Belgian Nazi collaborator (1893–1948)

Prosper Dezitter, also known as Prosper de Zitter, alias "the man with the missing finger" (19 September 1893 – 17 September 1948) was a Belgian collaborator with Nazi Germany during World War II.

Dezitter was born in Passendale on 19 September 1893. In May 1913 he fled to Canada after being convicted of rape and sentenced to three years in prison. In 1918, he briefly joined the newly formed Royal Air Force, but his enlistment ended after a few months with the ending of World War I. He returned to Belgium in 1926, where he worked as a car salesman, but spent six years in prison for embezzlement and escroqueries au marriage - "marriage fraud".

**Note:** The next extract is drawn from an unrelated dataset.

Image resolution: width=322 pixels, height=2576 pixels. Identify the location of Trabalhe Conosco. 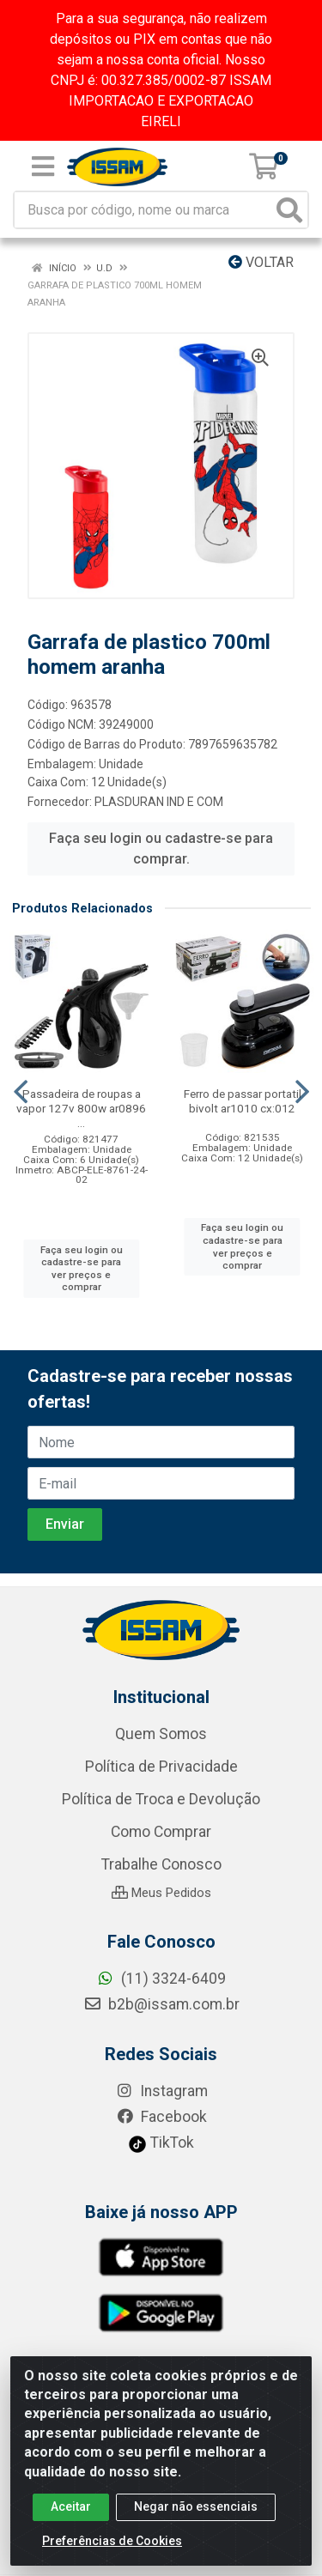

During the German occupation of Belgium during World War II, Dezitter was able to pose as a Royal Canadian Air Force airman on the run. Calling himself "Captain Jackson" he infiltrated a resistance group led by Marcel Demonceau. He also ran an escape line for downed allied airmen, which was in reality a ruse to capture them and members of the resistance. Dezitter worked for money, and was paid a bonus for each Allied flier he helped capture.

After World War II, Dezitter was arrested in Germany, extradited to Belgium, and condemned to death. He was executed at Ixelles on 17 September 1948.

The National Archives in London hold two files of papers on Dezitter, reference KV 2/1732 and KV 2/1733.